[sc:mobile-category ]I’ve spend all weekend since the HP announcement on Friday which killed the TouchPad pissed off at HP. So much so that I really had to take a look and ask why?
It’s not that the TouchPad is such a great product as to be a great loss to humanity or anything. Yes, it showed promise, but had a ways to go to get there.
I think what pisses me off about it is HOW HP killed the TouchPad. HP spent $1.2 billion to acquire Palm, hundreds of millions more to build the product and hundreds more to advertise it. The cost to HP must be north of $2 billion at this point. Dropped like radioactive hot potato. With shards of glass protruding from it. And was on fire.
Dropping all WebOS devices so soon after launching them just reeks of a clueless management. And I do blame management at the highest level on this one. Yes I’m talking about Leo Apotheker, ex CEO of SAP and WebOS butcher.
How can a CEO reasonable tell his board that he’s not even going to try and make a go of a multi billion dollar business and instead is going to focus on a highly competitive space that the company has failed at several times already? Ok, fail might be too strong of word, but the HP services and software group have never been the star of HP. Printers, PC, servers and other hardware has been.
Maybe that’s because HP is a hardware company.

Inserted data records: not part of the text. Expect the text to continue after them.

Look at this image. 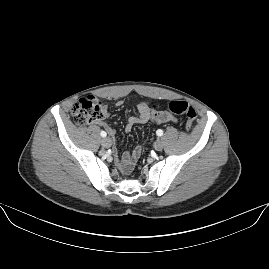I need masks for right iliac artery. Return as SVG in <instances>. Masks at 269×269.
I'll return each instance as SVG.
<instances>
[{
  "label": "right iliac artery",
  "instance_id": "1",
  "mask_svg": "<svg viewBox=\"0 0 269 269\" xmlns=\"http://www.w3.org/2000/svg\"><path fill=\"white\" fill-rule=\"evenodd\" d=\"M101 136H102V137H106V136H107L106 132H105V131H102V132H101Z\"/></svg>",
  "mask_w": 269,
  "mask_h": 269
}]
</instances>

And what’s so wrong with being a hardware company these days anyway? Yes the margins aren’t what they use to be, but you can still make a profit and with the volume you do it’s a good business to be in when you’re the largest player. And let’s face it, Apple is a hardware company and they seem to be doing just fine.
Let’s look at what HP did keep from the consumer market… printers. Something that has always been a cash cow for HP. But really, if Leo wants to be out of the consumer market, then nothing screams consumer hardware more than an HP printer.

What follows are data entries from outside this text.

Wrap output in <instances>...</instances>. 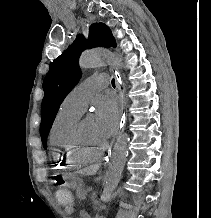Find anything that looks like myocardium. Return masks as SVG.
<instances>
[{
  "instance_id": "myocardium-1",
  "label": "myocardium",
  "mask_w": 211,
  "mask_h": 218,
  "mask_svg": "<svg viewBox=\"0 0 211 218\" xmlns=\"http://www.w3.org/2000/svg\"><path fill=\"white\" fill-rule=\"evenodd\" d=\"M82 122L79 121L73 132V148L81 156L99 158L101 157L110 147L108 141L105 142L101 147H93L85 142L82 135Z\"/></svg>"
}]
</instances>
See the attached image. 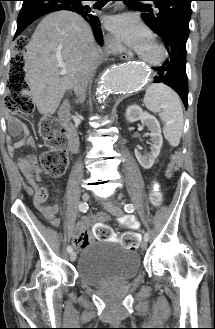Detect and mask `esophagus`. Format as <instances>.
<instances>
[{
    "mask_svg": "<svg viewBox=\"0 0 215 329\" xmlns=\"http://www.w3.org/2000/svg\"><path fill=\"white\" fill-rule=\"evenodd\" d=\"M120 58L122 60H129L131 58V55H129V54H121L120 55Z\"/></svg>",
    "mask_w": 215,
    "mask_h": 329,
    "instance_id": "esophagus-1",
    "label": "esophagus"
}]
</instances>
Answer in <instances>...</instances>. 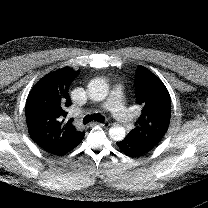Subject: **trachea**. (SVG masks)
<instances>
[{
  "label": "trachea",
  "mask_w": 208,
  "mask_h": 208,
  "mask_svg": "<svg viewBox=\"0 0 208 208\" xmlns=\"http://www.w3.org/2000/svg\"><path fill=\"white\" fill-rule=\"evenodd\" d=\"M98 121V122H103L104 121V117L100 114H93V115H86L84 118H83V123L84 124H87L91 121Z\"/></svg>",
  "instance_id": "trachea-1"
}]
</instances>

Killing WebOS was just plain laziness, Leo couldn’t be bothered to put in the work required to get HP to the top of the tablet and phone markets but was quite willing to stay in the printer business because it didn’t involve any risk or work.
Before Friday, if you had asked me what words I would use to describe HP’s products, one of them would certainly have been “stability” and another would have been “long term support”. Today, well not so much.
And what did HP get for it’s big move? HP’s stock price tumbled by 25%. How many billion did that cost them?
Do I expect HP to reverse course? No, that ship has sailed and even if they change their mind and stay in the PC business, WebOS is dead at HP. The only hope it has is that HTC or Samsung decide to license it, which is a possibility, but seems like a long shot at this point.
I guess for me HP’s total lack of commitment to the TouchPad has soured my view of HP, so much so that I’ll never buy or recommend an HP product again just on simple principle. It’s not like they do anything unique any more, they’re just another enterprise services company now.